Du Ruhui stroked his beard.

"Our foreign management lacked precedent. There were bound to be gaps."

Fang nodded.

"Then for problems unseen by earlier dynasties… policy must be doubly cautious."

"And decrees," Fang added, "must leave room for correction."

Yet Fang himself was shaken.

"The Song suffered turmoil and indemnities… yet endured for centuries."

"Was it really maritime trade profits?"

He almost said "considerable profit," but stopped.

Enough to sustain a nation—

Only windfall profits fit.

The repeated tightening of maritime bans under Song, Yuan, and Ming didn't surprise them.

After learning of Champa rice and recalling the chaos of the Wei–Jin period, both men realized:

The north–south economic divide would only grow.

The north faced foreign invasions and internal wars.

The Central Plains were battered again and again.

The south had fast-maturing rice and maritime wealth.

No external enemies. No internal chaos.

Inequality breeds resentment.

They sighed together.

The broader their vision grew, the heavier their worries became.

Li Shimin, however, just curled his lips.

"If the Ming had possessed an invincible navy…"

"Would maritime merchants dare talk back?"

Strip it down, and it was the same logic as suppressing powerful clans.

Strong army? Everyone pays taxes obediently.

Weak army? Everyone becomes a lawless tyrant.

Wei Zheng stared at the Qing's defeat, baffled.

"Sea power… can truly be this sharp?
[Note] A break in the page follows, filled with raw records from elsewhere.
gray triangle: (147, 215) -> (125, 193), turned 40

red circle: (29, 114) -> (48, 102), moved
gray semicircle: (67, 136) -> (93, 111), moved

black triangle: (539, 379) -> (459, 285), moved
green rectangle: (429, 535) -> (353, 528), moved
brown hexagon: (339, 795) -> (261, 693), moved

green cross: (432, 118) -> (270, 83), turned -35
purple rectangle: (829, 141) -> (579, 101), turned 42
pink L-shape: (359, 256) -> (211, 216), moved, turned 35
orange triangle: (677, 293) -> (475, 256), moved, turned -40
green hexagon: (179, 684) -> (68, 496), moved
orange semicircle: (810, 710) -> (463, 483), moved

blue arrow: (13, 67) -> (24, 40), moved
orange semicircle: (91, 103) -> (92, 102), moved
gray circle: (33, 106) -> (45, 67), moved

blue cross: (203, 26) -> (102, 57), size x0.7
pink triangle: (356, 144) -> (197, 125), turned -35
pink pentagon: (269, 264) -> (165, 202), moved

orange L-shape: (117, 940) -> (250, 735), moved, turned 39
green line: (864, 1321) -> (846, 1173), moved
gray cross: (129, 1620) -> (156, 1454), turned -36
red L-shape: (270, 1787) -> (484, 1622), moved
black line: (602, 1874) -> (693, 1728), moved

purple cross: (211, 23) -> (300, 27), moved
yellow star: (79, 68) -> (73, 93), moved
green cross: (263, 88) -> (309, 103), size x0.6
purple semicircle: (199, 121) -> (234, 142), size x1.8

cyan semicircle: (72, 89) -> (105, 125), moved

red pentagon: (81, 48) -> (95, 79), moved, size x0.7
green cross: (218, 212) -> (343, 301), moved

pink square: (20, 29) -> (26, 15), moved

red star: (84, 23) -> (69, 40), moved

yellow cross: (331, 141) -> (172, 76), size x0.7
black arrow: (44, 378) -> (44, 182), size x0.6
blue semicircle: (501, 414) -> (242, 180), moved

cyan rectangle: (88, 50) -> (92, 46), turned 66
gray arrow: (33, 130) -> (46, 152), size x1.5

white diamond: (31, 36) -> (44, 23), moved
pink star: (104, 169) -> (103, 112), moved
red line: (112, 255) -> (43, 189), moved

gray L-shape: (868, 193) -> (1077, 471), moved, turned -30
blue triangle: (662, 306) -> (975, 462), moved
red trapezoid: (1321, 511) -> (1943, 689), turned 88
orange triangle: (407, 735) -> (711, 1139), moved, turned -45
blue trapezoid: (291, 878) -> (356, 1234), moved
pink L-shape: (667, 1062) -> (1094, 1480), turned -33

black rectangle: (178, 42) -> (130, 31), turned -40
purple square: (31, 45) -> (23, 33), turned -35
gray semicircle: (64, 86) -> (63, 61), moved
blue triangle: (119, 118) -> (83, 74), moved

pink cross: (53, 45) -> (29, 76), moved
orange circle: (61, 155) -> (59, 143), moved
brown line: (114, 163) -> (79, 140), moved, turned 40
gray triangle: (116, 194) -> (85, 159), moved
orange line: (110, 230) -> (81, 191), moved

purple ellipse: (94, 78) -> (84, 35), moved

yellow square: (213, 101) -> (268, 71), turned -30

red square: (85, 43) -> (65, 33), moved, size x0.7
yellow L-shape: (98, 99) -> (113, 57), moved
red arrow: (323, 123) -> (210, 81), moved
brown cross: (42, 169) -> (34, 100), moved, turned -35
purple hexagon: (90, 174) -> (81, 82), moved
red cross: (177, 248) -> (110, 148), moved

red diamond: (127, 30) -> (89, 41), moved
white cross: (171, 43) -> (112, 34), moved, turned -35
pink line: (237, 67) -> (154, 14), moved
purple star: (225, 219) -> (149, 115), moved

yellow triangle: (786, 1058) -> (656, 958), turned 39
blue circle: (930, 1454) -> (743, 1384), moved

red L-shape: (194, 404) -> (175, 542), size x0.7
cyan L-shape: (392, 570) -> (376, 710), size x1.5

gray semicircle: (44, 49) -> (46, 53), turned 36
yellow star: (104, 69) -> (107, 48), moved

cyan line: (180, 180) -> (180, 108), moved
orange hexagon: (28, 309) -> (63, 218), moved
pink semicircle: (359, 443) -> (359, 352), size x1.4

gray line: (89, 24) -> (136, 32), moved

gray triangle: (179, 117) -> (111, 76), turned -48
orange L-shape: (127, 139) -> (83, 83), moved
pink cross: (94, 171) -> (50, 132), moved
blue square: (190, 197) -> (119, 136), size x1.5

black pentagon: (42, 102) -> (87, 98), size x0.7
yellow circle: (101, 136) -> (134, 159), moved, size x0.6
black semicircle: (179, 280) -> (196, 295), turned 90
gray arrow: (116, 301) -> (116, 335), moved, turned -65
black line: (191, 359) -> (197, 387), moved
Twenty thousand against eight hundred thousand?"

The generals were unfazed.

Li Shiji explained:

"Eight hundred thousand sounds terrifying, but they could never be concentrated."

"Meanwhile, those English ships could strike Guangzhou today, enter the Yellow River tomorrow, and appear at Quanzhou the next."

"Using wind and sail, striking when strong and retreating when weak."

"How could they lose?"

Wei Zheng fell silent.

In Chengdu Prefecture, Zhang Fei struggled to imagine it.

"Maritime trade… can it really be that wealthy?"

Zhuge Liang smiled.

"Yide, have you forgotten how the Parthian Empire rose?"

Zhang Fei blinked.

"…Control the Silk Road."

Zhuge Liang nodded.

"If one road can sustain a vast empire, why couldn't maritime trade sustain a nation?"

Inwardly, he listed advantages one by one:

Ships carry more than horses or camels

No layered exploitation like the Western Regions

With favorable winds, far faster than land travel

The only issue was piracy—but even accounting for that, profits far exceeded land routes.

Zhuge Liang couldn't help sighing.

If only Jiaozhou were fully accessible…

After retaking Hanzhong, they could seize Jiaozhou, build ships, open trade—

Cao Cao would be crushed with one hand.

But reality was cruel.

Ports were hard to obtain.

Sighing inwardly, his hands never stopped.

With charcoal and ruler, he copied the galleon diagram from the light screen—

While instructing Pang Tong and Liu Ba to memorize the image for later correction.

He even answered Liu Bei mid-stroke:

"Should maritime prohibition be implemented?"

The charcoal curved smoothly.

"What is maritime prohibition?" Zhuge Liang replied calmly.

"My lord, you are the one confused."

"Merchants lack sextants. Without coastal sailing, they risk losing their way."

"The sea has chokepoints aplenty."

"Land has border passes."

"The sea should have customs stations."